Beyond strengthening the muscles themselves, McGough says, you’re also strengthening your “mental control over that area, [which will] benefit you in preventing ejaculation during sex or masturbation.” By focusing on your genitals and the pleasure therein, the thinking goes, your brain will “experience” a stronger orgasm.
And if you really want to put in the work, McGough recommends entering a near meditative state outlined by sexual health researchers William H. Masters and Virginia E. Johnson called “sensate focus.” While this was mainly to help women achieve orgasm, McGough says it also works on “helping guys take their experience to a new level.”
McGough continues to explain that one could even enter the mental state of “flow” during orgasm. And while “flow” is normally associated with world-class athletes and musicians, there’s no reason why you couldn’t enter this state of hyperfocus as you finesse your way through intrusive popup ads on YouPorn while straddling the bathtub ledge and aiming for the drain.
For Great Sex, Get to Know Your Erogenous Zones
To continue the body and mind themes inherent in arguments for a stronger orgasm, both Queen and McGough detail the necessity of a “blended orgasm.”
That is, “basically adding extra physical stimulation to the mix,” says Queen. “Not just stimulating one erogenous zone, but more than one. For our purposes, that could be penile stroking or oral as the basic stimulation, plus prostate stimulation, or plus nipple play, or plus kissing, or… so many options!”
According to Queen, this isn’t just for people who need an extra push toward climaxing. It “can help boost arousal even if a person has no issue with climax.”

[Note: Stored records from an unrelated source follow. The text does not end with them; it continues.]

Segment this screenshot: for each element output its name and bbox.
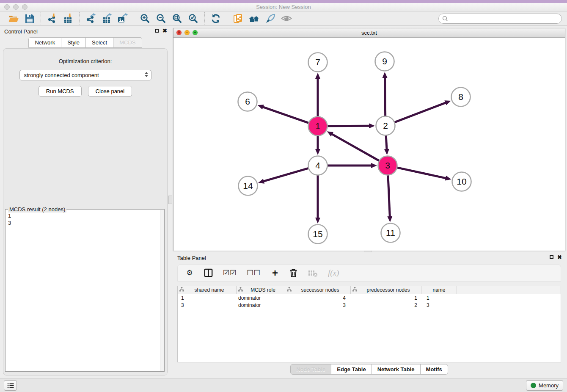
- tab-motifs[interactable]: Motifs: [421, 364, 448, 375]
- float-panel-icon[interactable]: [155, 29, 159, 33]
- float-table-panel-icon[interactable]: [550, 255, 553, 259]
- svg-text:10: 10: [457, 177, 466, 186]
- home-icon[interactable]: [248, 13, 261, 25]
- graph-node-6[interactable]: 6: [238, 92, 257, 111]
- table-options-icon[interactable]: ⚙: [185, 268, 194, 277]
- cell[interactable]: 3: [285, 301, 351, 309]
- graph-edge-3-11[interactable]: [387, 175, 392, 222]
- show-columns-icon[interactable]: [204, 268, 213, 277]
- clone-network-icon[interactable]: [231, 13, 245, 25]
- graph-edge-4-15[interactable]: [315, 175, 320, 224]
- search-icon: [442, 16, 448, 23]
- graph-edge-1-4[interactable]: [315, 136, 320, 155]
- graph-edge-2-3[interactable]: [384, 135, 389, 155]
- list-icon: [7, 383, 14, 389]
- graph-edge-3-10[interactable]: [397, 168, 451, 181]
- cell[interactable]: 1: [351, 294, 421, 301]
- import-network-icon[interactable]: [45, 13, 59, 25]
- cell[interactable]: 3: [421, 301, 457, 309]
- cell[interactable]: dominator: [237, 294, 285, 301]
- tab-network[interactable]: Network: [28, 37, 61, 48]
- task-history-button[interactable]: [4, 380, 17, 391]
- column-header-mcds-role[interactable]: MCDS role: [237, 286, 285, 294]
- hierarchy-icon: [287, 287, 292, 293]
- node-table-grid: shared nameMCDS rolesuccessor nodesprede…: [177, 286, 561, 362]
- close-panel-button[interactable]: Close panel: [88, 86, 132, 97]
- function-builder-icon: f(x): [328, 268, 339, 278]
- show-hide-icon[interactable]: [280, 13, 293, 25]
- graph-node-10[interactable]: 10: [452, 172, 471, 191]
- tab-mcds[interactable]: MCDS: [113, 37, 142, 48]
- add-row-icon[interactable]: +: [271, 269, 279, 277]
- column-header-successor-nodes[interactable]: successor nodes: [285, 286, 351, 294]
- column-header-shared-name[interactable]: shared name: [178, 286, 237, 294]
- mcds-result-scrollbar[interactable]: [160, 210, 164, 371]
- save-session-icon[interactable]: [23, 13, 36, 25]
- graph-edge-3-1[interactable]: [327, 131, 379, 160]
- graph-edge-4-3[interactable]: [328, 163, 377, 168]
- graph-node-14[interactable]: 14: [239, 177, 258, 196]
- graph-edge-1-2[interactable]: [328, 123, 375, 128]
- select-all-icon[interactable]: ☑☑: [223, 268, 237, 277]
- table-row[interactable]: 1dominator411: [178, 294, 561, 301]
- memory-status-icon: [531, 383, 536, 388]
- run-mcds-button[interactable]: Run MCDS: [39, 86, 82, 97]
- table-row[interactable]: 3dominator323: [178, 301, 561, 309]
- tab-select[interactable]: Select: [86, 37, 113, 48]
- network-window-titlebar[interactable]: ✕ − + scc.txt: [173, 28, 565, 38]
- zoom-in-icon[interactable]: [138, 13, 152, 25]
- cell[interactable]: dominator: [237, 301, 285, 309]
- graph-edge-1-7[interactable]: [315, 73, 320, 116]
- deselect-all-icon[interactable]: ☐☐: [247, 268, 260, 277]
- open-session-icon[interactable]: [7, 13, 20, 25]
- export-image-icon[interactable]: [116, 13, 129, 25]
- table-panel-header: Table Panel ✖: [173, 252, 565, 263]
- network-canvas[interactable]: 1234678910111415: [173, 38, 565, 251]
- zoom-fit-icon[interactable]: [171, 13, 184, 25]
- graph-node-8[interactable]: 8: [451, 88, 471, 107]
- column-header-predecessor-nodes[interactable]: predecessor nodes: [351, 286, 421, 294]
- cell[interactable]: 3: [178, 301, 237, 309]
- mcds-result-text[interactable]: 1 3: [6, 210, 160, 371]
- tab-edge-table[interactable]: Edge Table: [331, 364, 372, 375]
- graph-edge-4-14[interactable]: [258, 168, 308, 183]
- graph-node-9[interactable]: 9: [375, 52, 394, 71]
- vertical-splitter-grip[interactable]: [168, 196, 172, 204]
- cell[interactable]: 4: [285, 294, 351, 301]
- export-network-icon[interactable]: [84, 13, 97, 25]
- tab-style[interactable]: Style: [61, 37, 86, 48]
- search-input[interactable]: [438, 14, 562, 24]
- close-panel-icon[interactable]: ✖: [162, 28, 167, 33]
- memory-button[interactable]: Memory: [526, 380, 563, 391]
- zoom-selected-icon[interactable]: [187, 13, 200, 25]
- cell[interactable]: 1: [178, 294, 237, 301]
- svg-text:7: 7: [315, 57, 320, 67]
- column-header-name[interactable]: name: [421, 286, 457, 294]
- tab-network-table[interactable]: Network Table: [372, 364, 421, 375]
- delete-row-icon[interactable]: [289, 268, 298, 277]
- graph-node-1[interactable]: 1: [308, 117, 328, 136]
- graph-edge-2-8[interactable]: [394, 100, 451, 122]
- graph-edge-2-9[interactable]: [383, 72, 388, 116]
- graph-edge-1-6[interactable]: [258, 105, 309, 123]
- graph-node-7[interactable]: 7: [308, 53, 328, 72]
- apply-style-icon[interactable]: [264, 13, 277, 25]
- cell[interactable]: 2: [351, 301, 421, 309]
- graph-node-2[interactable]: 2: [376, 116, 395, 135]
- graph-node-4[interactable]: 4: [308, 156, 328, 175]
- graph-node-3[interactable]: 3: [378, 156, 397, 175]
- cell[interactable]: 1: [421, 294, 457, 301]
- table-panel-title: Table Panel: [177, 255, 206, 261]
- import-table-icon[interactable]: [61, 13, 75, 25]
- toolbar-group: [204, 12, 227, 25]
- refresh-icon[interactable]: [209, 13, 223, 25]
- close-table-panel-icon[interactable]: ✖: [557, 255, 562, 259]
- tab-node-table[interactable]: Node Table: [290, 364, 331, 375]
- graph-node-15[interactable]: 15: [308, 225, 328, 244]
- svg-text:14: 14: [243, 181, 253, 190]
- graph-node-11[interactable]: 11: [381, 224, 400, 243]
- criterion-dropdown[interactable]: strongly connected component: [19, 70, 151, 80]
- zoom-out-icon[interactable]: [154, 13, 168, 25]
- network-view-window: ✕ − + scc.txt 1234678910111415: [173, 28, 565, 251]
- export-table-icon[interactable]: [100, 13, 113, 25]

Furthermore, Queen argues this isn’t just about piling on the stimulation, but rather a “more complex” way of stimulation. “Because different nerve pathways carry extra stimulation to the brain,” she says, different toys, porn, and context — like Prause mentioned earlier — can “add to arousal and hence to the power of the orgasm.”
However, Prause again urges caution, reminding us that an orgasm is a physical reflex. And because of this, she says, “it is unlikely that the orgasm ‘power’ or similar would be altered due to being initiated by new or multiple areas of sexual stimulation.”
So if the the orgasm itself will always remain the same, the least you can do is attempt to reach new heights in arousal before you bust.
Stimulating areas like the ears, nipples and neck “will have a powerful effect” in doing just that, McGough says, pointing to a study in The Journal of Sexual Medicine that found nipple stimulation enhanced the sexual arousal in 51.7 percent of the men tested.
So let’s say you’re able to hold off on orgasming for a few days. When you finally do, change it up: Tickle your neck and ears with a feather, enter a near-meditative state, and edge two or three times before your quick bedtime shower turns into a suspiciously lengthy one. You very well could be in for one hell of an orgasm.